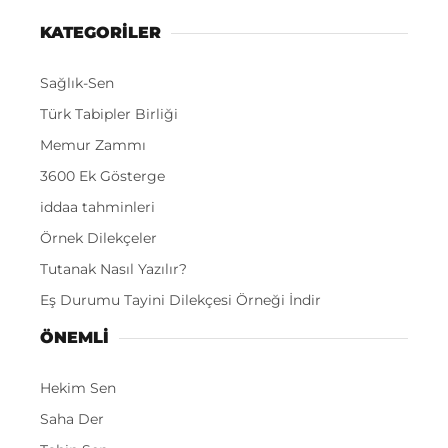
KATEGORİLER
Sağlık-Sen
Türk Tabipler Birliği
Memur Zammı
3600 Ek Gösterge
iddaa tahminleri
Örnek Dilekçeler
Tutanak Nasıl Yazılır?
Eş Durumu Tayini Dilekçesi Örneği İndir
ÖNEMLI
Hekim Sen
Saha Der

☆ ☆ ☆ ☆ ☆ ☆ ☆

- YOUR ASSIGNMENT -
Output only the lines that run from the one containing "Eş Durumu Tayini Dilekçesi Örneği İndir" through the last line of the material above, both included.

- SOLUTION TO THE EXERCISE -
Eş Durumu Tayini Dilekçesi Örneği İndir
ÖNEMLI
Hekim Sen
Saha Der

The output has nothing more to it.